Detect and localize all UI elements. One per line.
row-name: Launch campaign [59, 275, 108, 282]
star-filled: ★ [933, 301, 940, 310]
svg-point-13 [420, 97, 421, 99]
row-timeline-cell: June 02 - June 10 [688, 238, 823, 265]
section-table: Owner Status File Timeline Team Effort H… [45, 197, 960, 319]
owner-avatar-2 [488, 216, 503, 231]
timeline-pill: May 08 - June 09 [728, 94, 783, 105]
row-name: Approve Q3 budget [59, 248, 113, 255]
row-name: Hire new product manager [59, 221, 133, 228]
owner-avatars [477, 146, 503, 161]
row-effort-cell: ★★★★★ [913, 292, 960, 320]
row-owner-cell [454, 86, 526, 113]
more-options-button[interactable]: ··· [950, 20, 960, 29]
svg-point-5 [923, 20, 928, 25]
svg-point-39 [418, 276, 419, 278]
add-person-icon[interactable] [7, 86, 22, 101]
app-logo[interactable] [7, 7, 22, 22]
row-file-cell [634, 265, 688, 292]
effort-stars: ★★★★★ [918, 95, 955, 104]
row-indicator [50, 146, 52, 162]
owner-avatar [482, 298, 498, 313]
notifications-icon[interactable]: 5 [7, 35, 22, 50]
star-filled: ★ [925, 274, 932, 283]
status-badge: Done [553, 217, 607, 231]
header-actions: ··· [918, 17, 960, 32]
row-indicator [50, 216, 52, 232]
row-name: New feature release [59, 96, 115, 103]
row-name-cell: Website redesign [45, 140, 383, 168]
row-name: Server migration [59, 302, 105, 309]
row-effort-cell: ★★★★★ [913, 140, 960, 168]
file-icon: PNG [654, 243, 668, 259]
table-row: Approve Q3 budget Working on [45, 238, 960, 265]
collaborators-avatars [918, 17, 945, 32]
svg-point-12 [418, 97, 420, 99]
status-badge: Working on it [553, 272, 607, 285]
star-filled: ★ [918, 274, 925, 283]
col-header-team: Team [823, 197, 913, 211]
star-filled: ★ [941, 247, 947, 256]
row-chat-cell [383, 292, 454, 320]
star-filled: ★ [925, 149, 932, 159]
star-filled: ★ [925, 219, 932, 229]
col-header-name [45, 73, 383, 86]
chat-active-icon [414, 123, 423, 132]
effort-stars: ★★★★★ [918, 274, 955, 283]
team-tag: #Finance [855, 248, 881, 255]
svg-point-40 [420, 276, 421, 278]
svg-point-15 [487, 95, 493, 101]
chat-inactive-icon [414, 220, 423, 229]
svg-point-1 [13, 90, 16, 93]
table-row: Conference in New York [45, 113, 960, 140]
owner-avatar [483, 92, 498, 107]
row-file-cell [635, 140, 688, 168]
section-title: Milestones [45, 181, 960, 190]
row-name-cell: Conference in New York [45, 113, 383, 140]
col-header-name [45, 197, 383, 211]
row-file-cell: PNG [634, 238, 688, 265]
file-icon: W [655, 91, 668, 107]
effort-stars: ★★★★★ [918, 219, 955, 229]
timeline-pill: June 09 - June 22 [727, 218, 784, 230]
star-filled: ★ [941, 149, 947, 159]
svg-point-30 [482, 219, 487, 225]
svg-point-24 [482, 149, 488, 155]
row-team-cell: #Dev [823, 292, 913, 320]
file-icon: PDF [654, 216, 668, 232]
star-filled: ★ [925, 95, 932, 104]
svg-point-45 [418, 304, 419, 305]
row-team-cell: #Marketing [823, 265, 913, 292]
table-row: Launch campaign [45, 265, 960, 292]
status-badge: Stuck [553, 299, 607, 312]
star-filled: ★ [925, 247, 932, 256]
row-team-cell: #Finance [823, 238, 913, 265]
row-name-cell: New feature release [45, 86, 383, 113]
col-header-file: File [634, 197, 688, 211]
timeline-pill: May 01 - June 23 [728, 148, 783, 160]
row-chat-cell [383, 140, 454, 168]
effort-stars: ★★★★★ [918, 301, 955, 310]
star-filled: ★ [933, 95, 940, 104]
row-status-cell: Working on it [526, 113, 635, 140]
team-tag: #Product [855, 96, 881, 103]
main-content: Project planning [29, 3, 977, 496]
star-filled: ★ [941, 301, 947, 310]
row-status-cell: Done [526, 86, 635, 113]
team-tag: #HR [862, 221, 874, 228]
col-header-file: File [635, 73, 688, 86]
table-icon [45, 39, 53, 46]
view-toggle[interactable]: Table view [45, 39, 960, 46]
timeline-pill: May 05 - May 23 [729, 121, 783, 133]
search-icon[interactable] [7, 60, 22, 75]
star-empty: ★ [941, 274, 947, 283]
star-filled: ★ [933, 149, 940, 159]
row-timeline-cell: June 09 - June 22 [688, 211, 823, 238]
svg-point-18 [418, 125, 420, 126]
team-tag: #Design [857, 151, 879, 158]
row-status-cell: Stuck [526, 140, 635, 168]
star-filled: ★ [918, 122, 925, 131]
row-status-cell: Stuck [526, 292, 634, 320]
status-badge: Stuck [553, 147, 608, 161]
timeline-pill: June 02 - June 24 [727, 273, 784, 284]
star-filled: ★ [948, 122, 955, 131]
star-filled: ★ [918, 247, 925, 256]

________________________________________

## ACTION ITEM
Go through the material above line by line and state how many lines contain "icon". Give only the number.

## OUTPUT FOR THIS TASK
9